## INPUT DATA
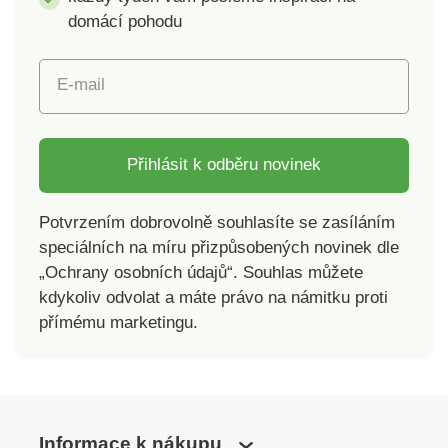
myčce nádobí.
domácí pohodu
Materiál: Tritan (bez
BPA a jiných
škodlivých látek).
E-mail
Rozměry: objem 1 l.
Přihlásit k odběru novinek
Potvrzením dobrovolně souhlasíte se zasíláním
speciálních na míru přizpůsobených novinek dle
„Ochrany osobních údajů“. Souhlas můžete
kdykoliv odvolat a máte právo na námitku proti
přímému marketingu.
Informace k nákupu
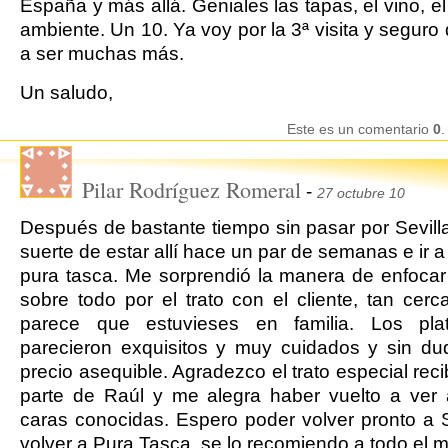
España y más allá. Geniales las tapas, el vino, el 
ambiente. Un 10. Ya voy por la 3ª visita y seguro
a ser muchas más.
Un saludo,
Este es un comentario
0
.
Pilar Rodríguez Romeral
-
27 octubre 10
Después de bastante tiempo sin pasar por Sevilla
suerte de estar allí hace un par de semanas e ir a
pura tasca. Me sorprendió la manera de enfocar 
sobre todo por el trato con el cliente, tan cer
parece que estuvieses en familia. Los pl
parecieron exquisitos y muy cuidados y sin d
precio asequible. Agradezco el trato especial reci
parte de Raúl y me alegra haber vuelto a ver
caras conocidas. Espero poder volver pronto a S
volver a Pura Tasca, se lo recomiendo a todo el 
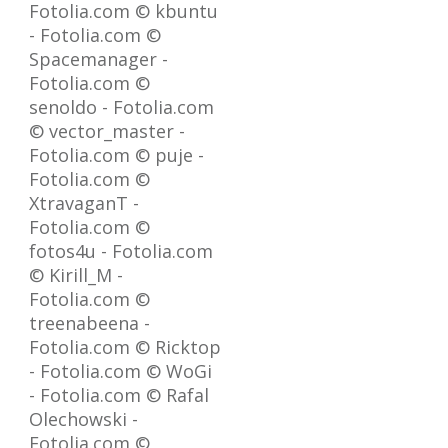
Fotolia.com © kbuntu
- Fotolia.com ©
Spacemanager -
Fotolia.com ©
senoldo - Fotolia.com
© vector_master -
Fotolia.com © puje -
Fotolia.com ©
XtravaganT -
Fotolia.com ©
fotos4u - Fotolia.com
© Kirill_M -
Fotolia.com ©
treenabeena -
Fotolia.com © Ricktop
- Fotolia.com © WoGi
- Fotolia.com © Rafal
Olechowski -
Fotolia.com ©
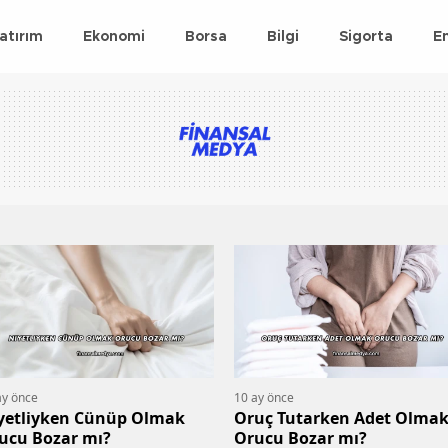
atırım
Ekonomi
Borsa
Bilgi
Sigorta
E
ay önce
10 ay önce
yetliyken Cünüp Olmak
Oruç Tutarken Adet Olma
ucu Bozar mı?
Orucu Bozar mı?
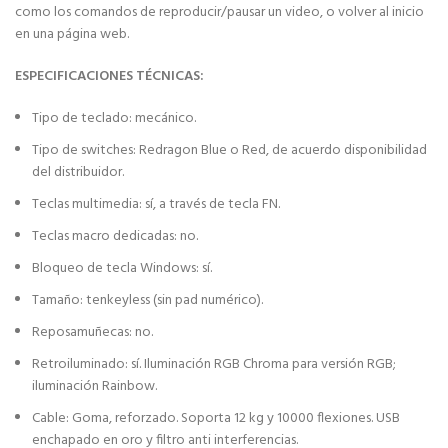
como los comandos de reproducir/pausar un video, o volver al inicio
en una página web.
ESPECIFICACIONES TÉCNICAS:
Tipo de teclado: mecánico.
Tipo de switches: Redragon Blue o Red, de acuerdo disponibilidad
del distribuidor.
Teclas multimedia: sí, a través de tecla FN.
Teclas macro dedicadas: no.
Bloqueo de tecla Windows: sí.
Tamaño: tenkeyless (sin pad numérico).
Reposamuñecas: no.
Retroiluminado: sí. Iluminación RGB Chroma para versión RGB;
iluminación Rainbow.
Cable: Goma, reforzado. Soporta 12 kg y 10000 flexiones. USB
enchapado en oro y filtro anti interferencias.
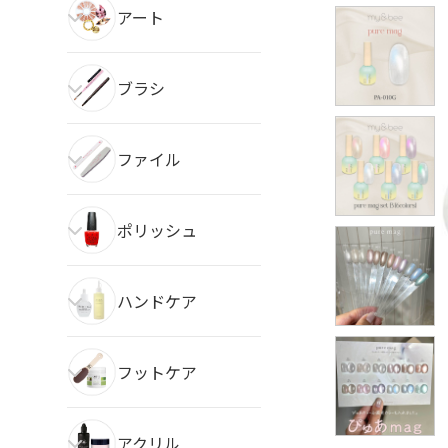
アート
ブラシ
ファイル
ポリッシュ
ハンドケア
フットケア
アクリル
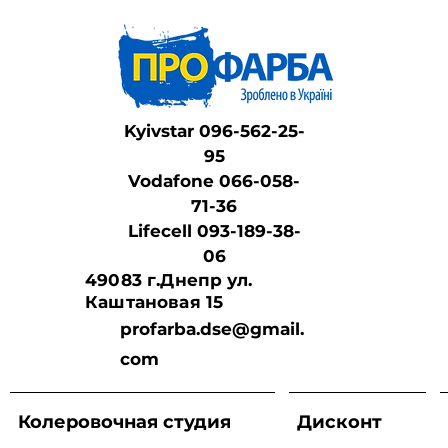
Kyivstar 096-562-25-
95
Vodafone 066-058-
71-36
Lifeсell 093-189-38-
06
49083 г.Днепр ул.
Каштановая 15
profarba.dse@gmail.
com
Колеровочная студия
Дисконт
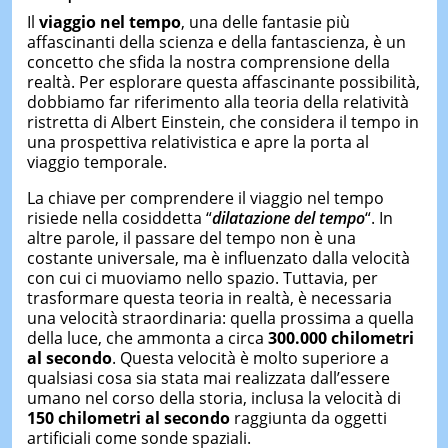
Il
viaggio nel tempo
, una delle fantasie più
affascinanti della scienza e della fantascienza, è un
concetto che sfida la nostra comprensione della
realtà. Per esplorare questa affascinante possibilità,
dobbiamo far riferimento alla teoria della relatività
ristretta di Albert Einstein, che considera il tempo in
una prospettiva relativistica e apre la porta al
viaggio temporale.
La chiave per comprendere il viaggio nel tempo
risiede nella cosiddetta “
dilatazione del tempo
“. In
altre parole, il passare del tempo non è una
costante universale, ma è influenzato dalla velocità
con cui ci muoviamo nello spazio. Tuttavia, per
trasformare questa teoria in realtà, è necessaria
una velocità straordinaria: quella prossima a quella
della luce, che ammonta a circa
300.000 chilometri
al secondo
. Questa velocità è molto superiore a
qualsiasi cosa sia stata mai realizzata dall’essere
umano nel corso della storia, inclusa la velocità di
150 chilometri al secondo
raggiunta da oggetti
artificiali come sonde spaziali.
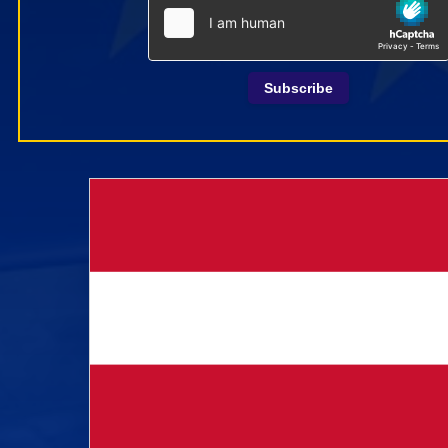
Subscribe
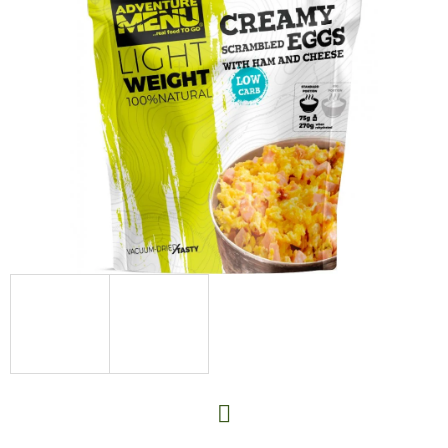
E
T
E
N
A
J
Í
T
?
HLEDAT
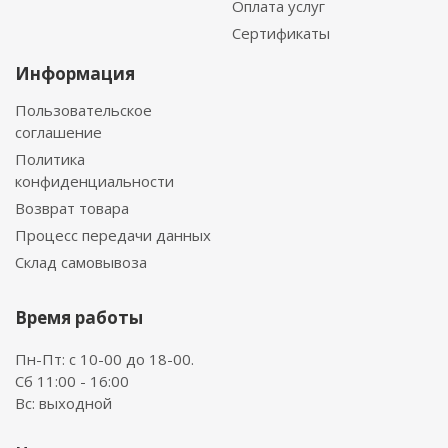
Оплата услуг
Сертификаты
Информация
Пользовательское
соглашение
Политика
конфиденциальности
Возврат товара
Процесс передачи данных
Склад самовывоза
Время работы
Пн-Пт: с 10-00 до 18-00.
Сб 11:00 - 16:00
Вс: выходной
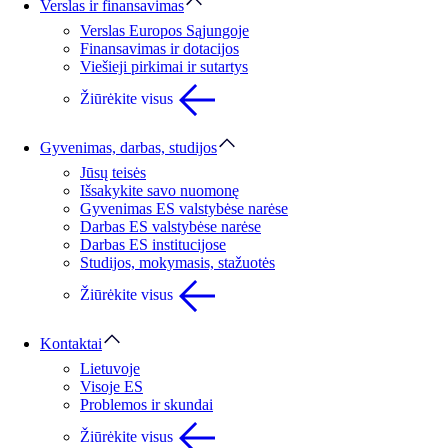
Verslas ir finansavimas
Verslas Europos Sąjungoje
Finansavimas ir dotacijos
Viešieji pirkimai ir sutartys
Žiūrėkite visus
Gyvenimas, darbas, studijos
Jūsų teisės
Išsakykite savo nuomonę
Gyvenimas ES valstybėse narėse
Darbas ES valstybėse narėse
Darbas ES institucijose
Studijos, mokymasis, stažuotės
Žiūrėkite visus
Kontaktai
Lietuvoje
Visoje ES
Problemos ir skundai
Žiūrėkite visus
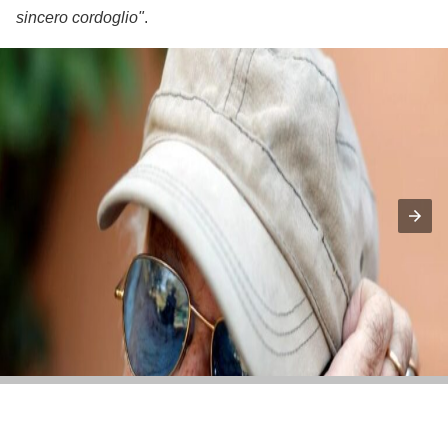
sincero cordoglio"
.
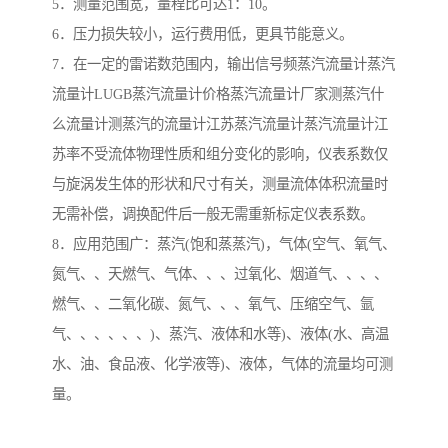
5．测量范围宽，量程比可达1：10。
6．压力损失较小，运行费用低，更具节能意义。
7．在一定的雷诺数范围内，输出信号频蒸汽流量计蒸汽
流量计LUGB蒸汽流量计价格蒸汽流量计厂家测蒸汽什
么流量计测蒸汽的流量计江苏蒸汽流量计蒸汽流量计江
苏率不受流体物理性质和组分变化的影响，仪表系数仅
与旋涡发生体的形状和尺寸有关，测量流体体积流量时
无需补偿，调换配件后一般无需重新标定仪表系数。
8．应用范围广：蒸汽(饱和蒸蒸汽)，气体(空气、氧气、
氮气、、天燃气、气体、、、过氧化、烟道气、、、、
燃气、、二氧化碳、氮气、、、氧气、压缩空气、氩
气、、、、、、)、蒸汽、液体和水等)、液体(水、高温
水、油、食品液、化学液等)、液体，气体的流量均可测
量。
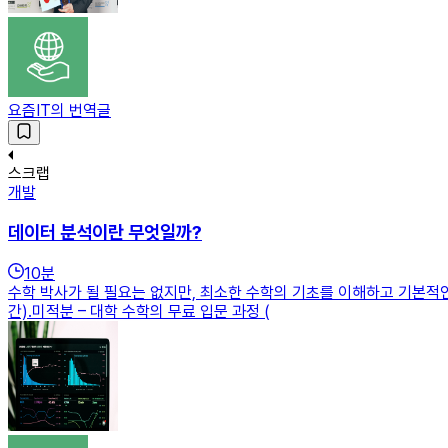
요즘IT의 번역글
스크랩
개발
데이터 분석이란 무엇일까?
10
분
수학 박사가 될 필요는 없지만, 최소한 수학의 기초를 이해하고 기본적인 
간).미적분 – 대학 수학의 무료 입문 과정 (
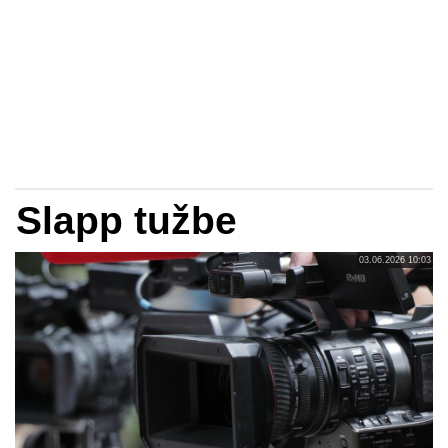
Slapp tužbe
03.06.2026 10:03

## DIRECTIONS FOR THIS TASK
Print, exactly and with no pictures, the lines of the listing above starting at the one that has "parece que estuvieses en familia. Los pl" and ending at the one that has "Reposamuñecas: no.", both included.

## WRITTEN RESPONSE
parece que estuvieses en familia. Los pl
parecieron exquisitos y muy cuidados y sin d
precio asequible. Agradezco el trato especial reci
parte de Raúl y me alegra haber vuelto a ver
caras conocidas. Espero poder volver pronto a S
volver a Pura Tasca, se lo recomiendo a todo el 
Fotolia.com © kbuntu
- Fotolia.com ©
Spacemanager -
Fotolia.com ©
senoldo - Fotolia.com
© vector_master -
Fotolia.com © puje -
Fotolia.com ©
XtravaganT -
Fotolia.com ©
fotos4u - Fotolia.com
© Kirill_M -
Fotolia.com ©
treenabeena -
Fotolia.com © Ricktop
- Fotolia.com © WoGi
- Fotolia.com © Rafal
Olechowski -
Fotolia.com ©
atırım
Ekonomi
Borsa
Bilgi
Sigorta
E
ay önce
10 ay önce
yetliyken Cünüp Olmak
Oruç Tutarken Adet Olma
ucu Bozar mı?
Orucu Bozar mı?
como los comandos de reproducir/pausar un video, o volver al inicio
en una página web.
ESPECIFICACIONES TÉCNICAS:
Tipo de teclado: mecánico.
Tipo de switches: Redragon Blue o Red, de acuerdo disponibilidad
del distribuidor.
Teclas multimedia: sí, a través de tecla FN.
Teclas macro dedicadas: no.
Bloqueo de tecla Windows: sí.
Tamaño: tenkeyless (sin pad numérico).
Reposamuñecas: no.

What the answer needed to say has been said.